Dee Dowis, whose mastery of Air Force's option offense made him a Heisman Trophy finalist, died early Monday morning in a traffic accident near Atlanta.
The Gwinnett County Police department confirmed the death of Dowis, 48, with The Gazette Tuesday morning. The accident occurred on Interstate 85 in north Gwinnett County just before 5 a.m.
"I don't have adequate words to describe what a personal loss this is for me," former Air Force Academy coach Fisher DeBerry said from his South Carolina home Monday night. "It's a sad day for Falcon football. I'm sure so many people who enjoyed watching him play feel as empty as I do today."
Dowis arrived at Air Force as a lightly recruited 5-foot-10, 150-pound quarterback in 1986, but became the starter in DeBerry's offense as a sophomore and began setting records immediately.
He remains Air Force's all-time leading rusher with 3,612 yards. He left college football with the rushing mark for a quarterback that held for 12 years until it was broken by Indiana's Antwaan Randle El. Dowis' sixth-place finish in the 1989 Heisman Trophy vote after he became the fifth player in NCAA history to rush and pass for 1,000 yards in a season was the best in Falcons history and made him one of three service academy players to place that high since Navy's Roger Staubach won the trophy in 1963.
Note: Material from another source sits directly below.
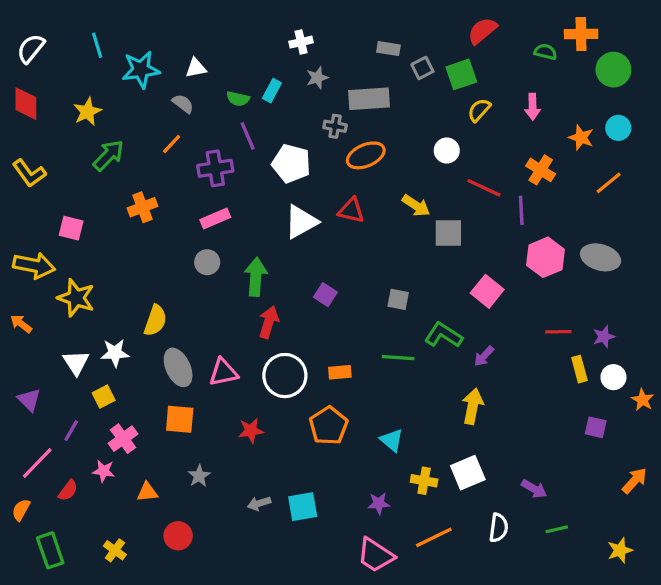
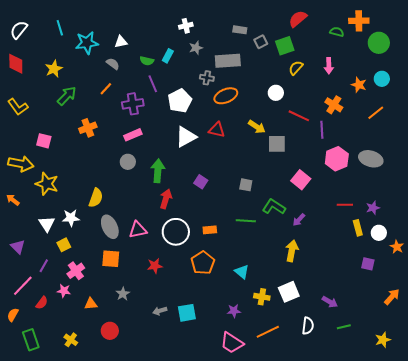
white pentagon: (291, 163) -> (180, 101), turned 30

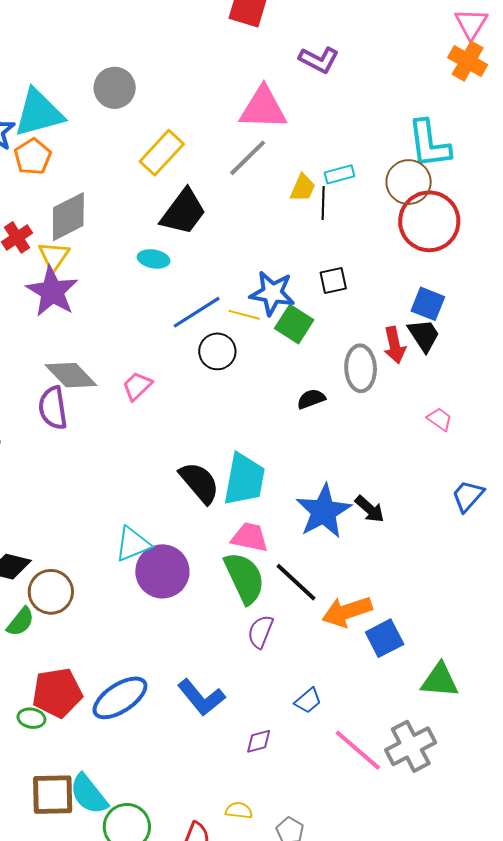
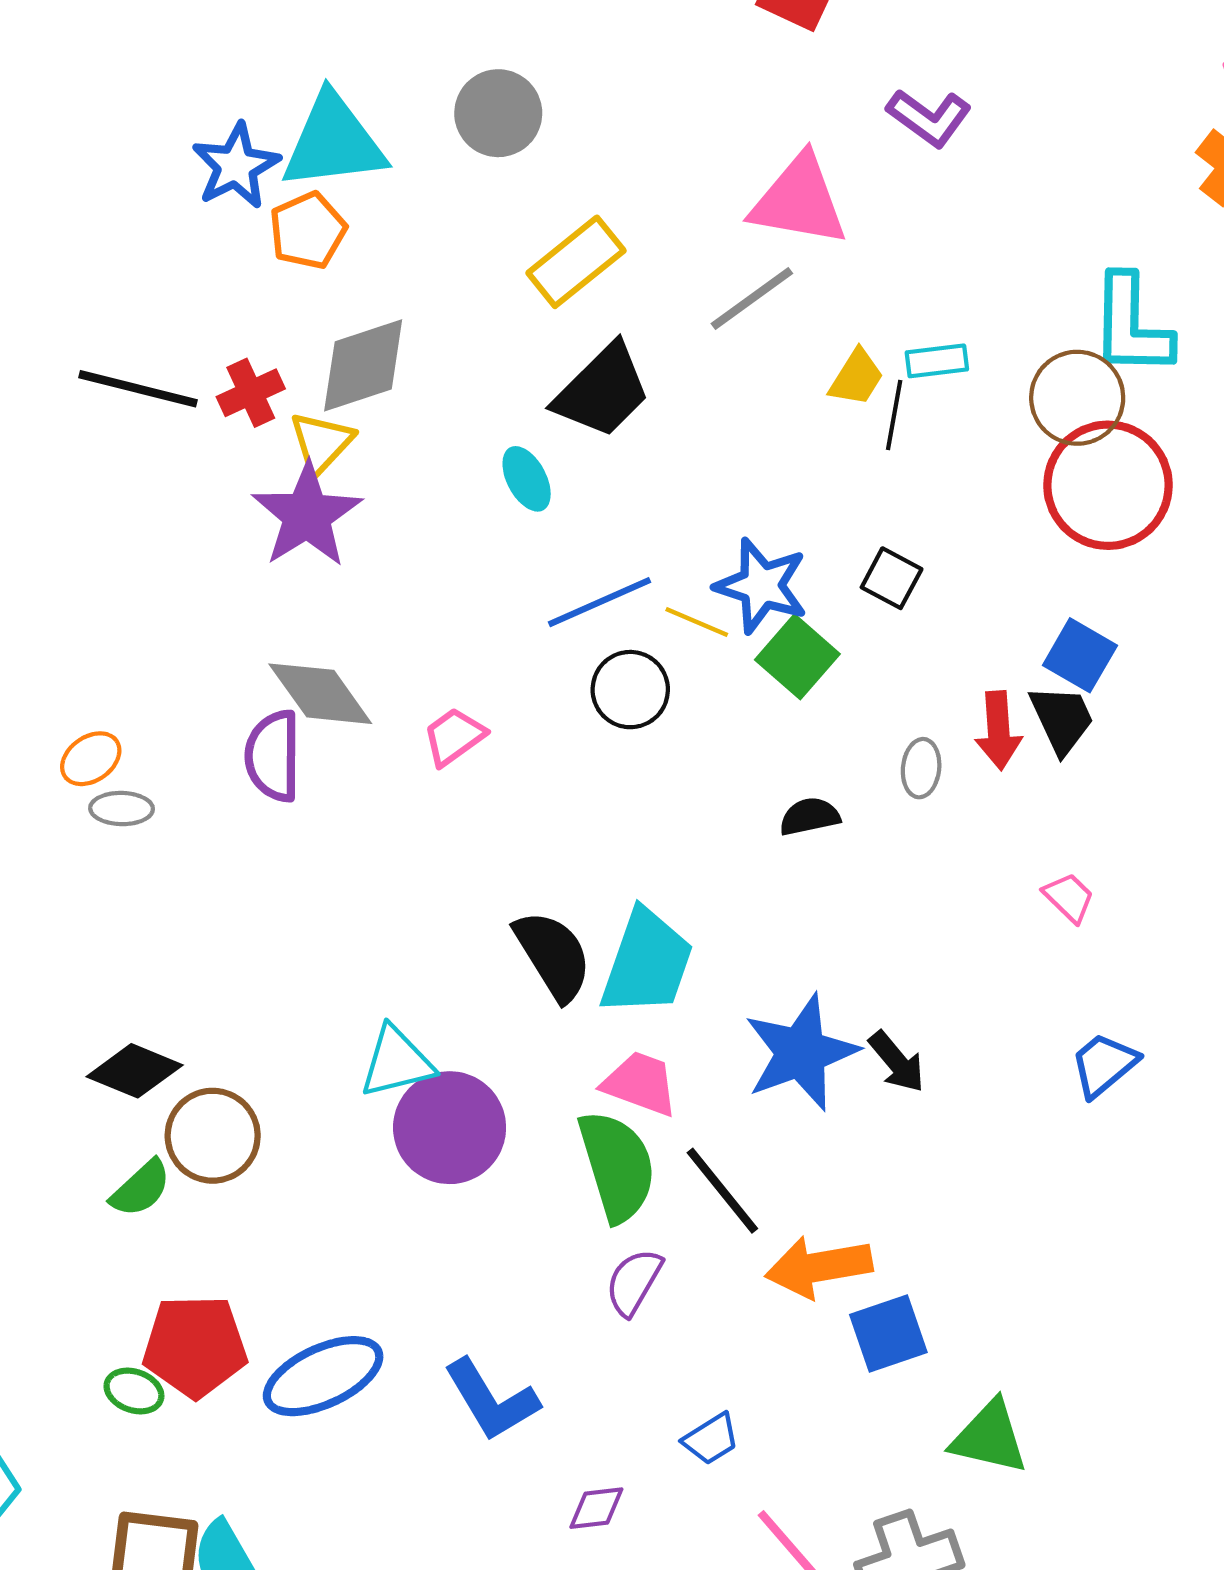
cyan ellipse: (154, 259) -> (527, 479), turned 44
black square: (333, 280) -> (892, 578), turned 32
gray ellipse: (361, 368) -> (921, 768), size x0.6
"He was the most electric, dynamic and exciting football player probably in the history of service academy football, ever. And yet a better person," said Air Force coach Troy Calhoun, who played with Dowis at the academy. "You just knew he was going to be quite, quite accomplished no matter what he did. Hands down the nicest and most humble human being, period."
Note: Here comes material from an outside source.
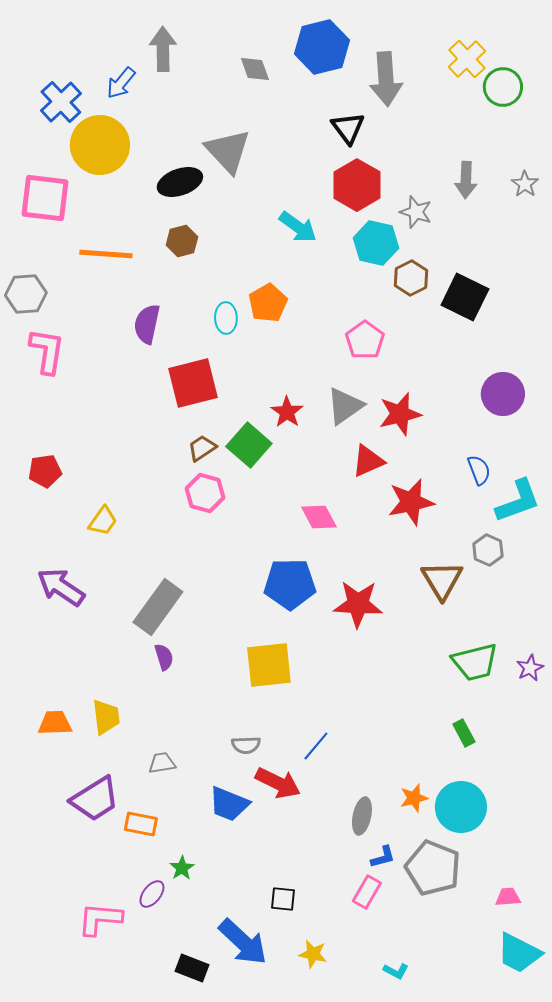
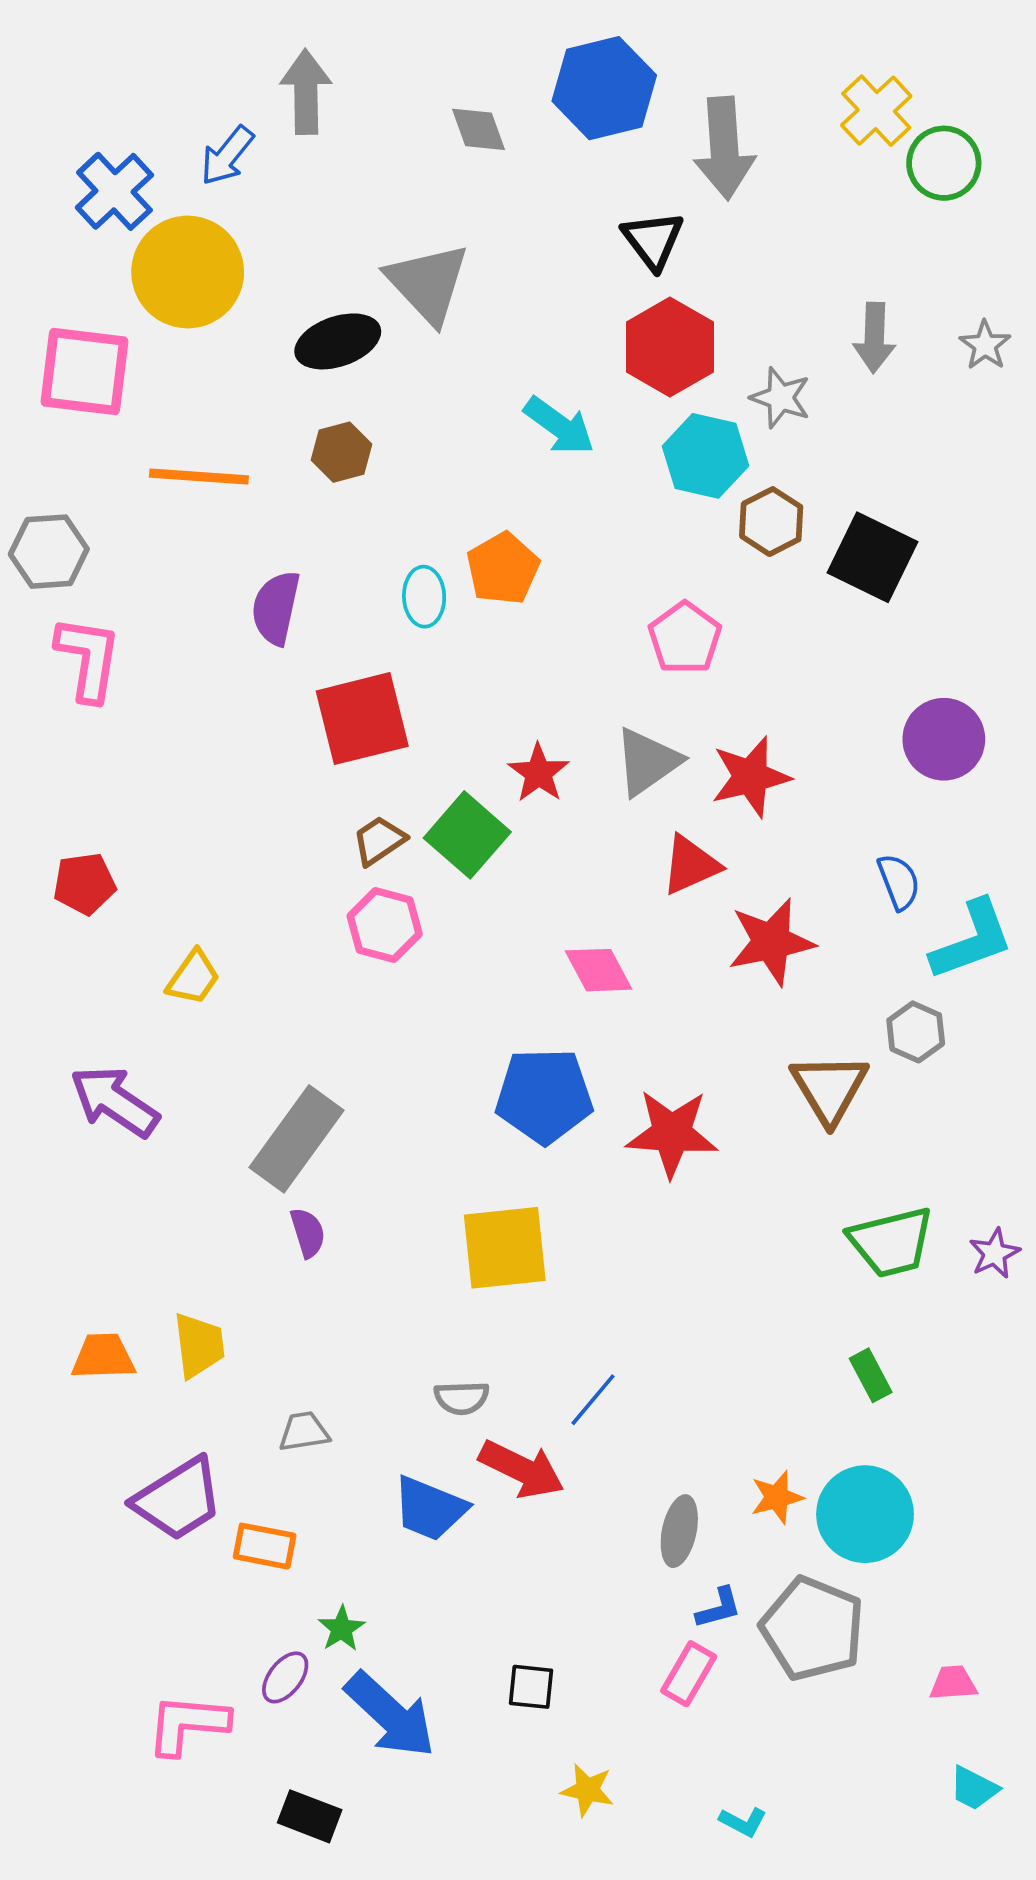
blue arrow: (243, 942) -> (390, 1715), moved
cyan trapezoid: (519, 953) -> (974, 1788), size x0.6
black rectangle: (192, 968) -> (310, 1816), moved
Dowis, who lived in South Carolina and worked as a pharmaceutical representative for Pfizer, is survived by his wife, Tracie, daughter Maddie, who attends college in South Carolina, and son Grant, who is in high school.
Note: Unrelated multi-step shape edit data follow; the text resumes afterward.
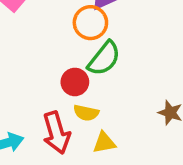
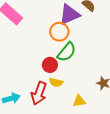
red arrow: (56, 133) -> (39, 93), turned 35
yellow triangle: (104, 143) -> (79, 101), moved

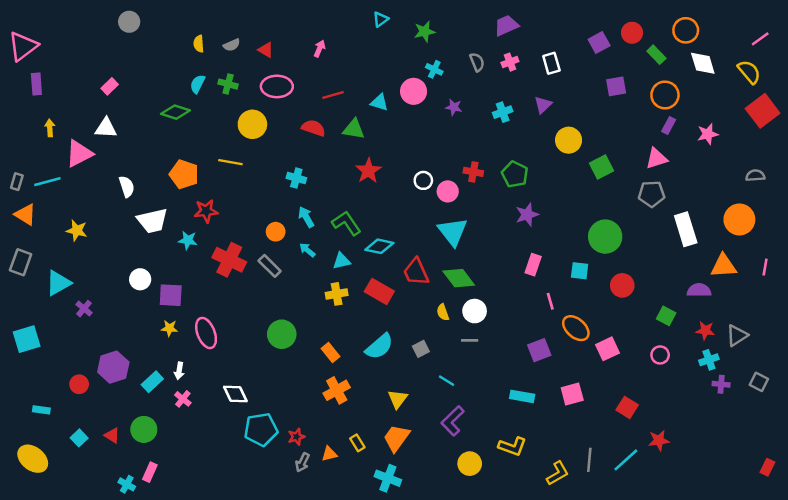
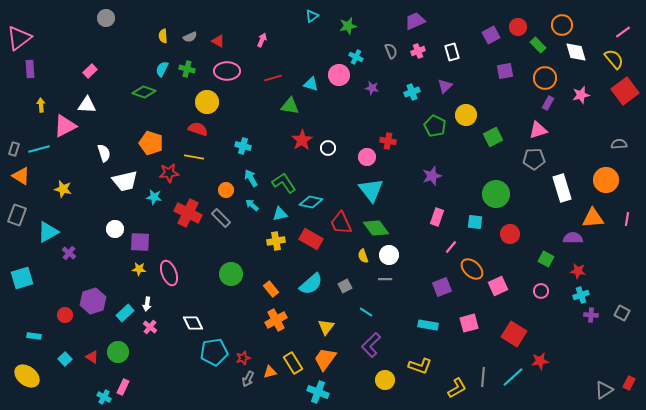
red semicircle: (313, 128) -> (198, 129), moved
pink star: (708, 134) -> (581, 95), moved
yellow line: (230, 162) -> (194, 157), moved
green pentagon: (515, 174) -> (435, 126), moved
white circle: (423, 180) -> (328, 148), moved
pink line: (550, 301) -> (451, 247), turned 56
gray triangle: (737, 335) -> (604, 390), moved
red square: (627, 407) -> (514, 334), size x1.4
yellow rectangle: (357, 443) -> (293, 363), size x1.5

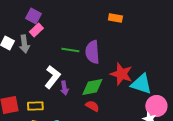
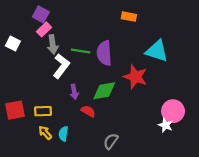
gray arrow: (24, 44) -> (53, 45), moved
white L-shape: (52, 77) -> (61, 66), moved
cyan triangle: (141, 84) -> (157, 51), moved
red semicircle: (92, 106) -> (88, 111), moved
"I am shocked. So saddened. My heart's broken," DeBerry said. "It bleeds for Tracie and Madeline and Grant, Dee's mother and family and for all our Falcon brothers. What a legacy he leaves for all of us and what it means to be a wonderful husband, devoted father, a Christian businessman and leader like he was. But he has secured his eternal home and one day we'll be able to relive a lot of those Falcons days that we all had together."
Word of Dowis' death spread around the academy late Monday afternoon, but the news was not confirmed with authorities in Georgia until they contacted The Gazette on Tuesday.
The Atlanta Journal-Constitution reported that Dowis was traveling south in the northbound lanes of I-85 at about 4:48 a.m. when he pulled into the center median and began to back up his 2014 BMW. As the BMW was backing from the center median, it was struck by a northbound vehicle on the driver's side door.
Dowis was not wearing a seat belt, police said, and was declared dead at the scene. Police do not believe speed was a factor.
The driver of the other vehicle, Jeremy Weiss, 22, of Raleigh, N.C., was treated at a nearby hospital according to the paper.
The Gwinnett County medical examiner's office also confirmed the death with The Gazette, saying it was the result of a traffic crash. An official cause of death has not been determined.
"He was my first coach when I got here," said Air Force offensive coordinator Mike Thiessen, also a former Falcons quarterback. "Dee was the one who fought for me to be a guy worth investing in. He was my personal coach my whole first year or two I was here. You talk about being able to learn from the right one. I don't know if anyone would argue the fact that he was the greatest Air Force quarterback _ maybe the greatest player."
When DeBerry was told of Dows' death he said he had to pull to the side of the road for 15 minutes. DeBerry said he later spent the day crying on the phone with former players and reminiscing about Dowis, who he saw three weeks ago at a charity event.
"Pound for pound, he was one of the greatest, most gifted and talented players to have played the college game," DeBerry said. "Everybody in America had so much respect for him. And as great a player as he was, he was even a greater friend. His life never was about himself. All he wanted in life was to give back. This is just so tragic."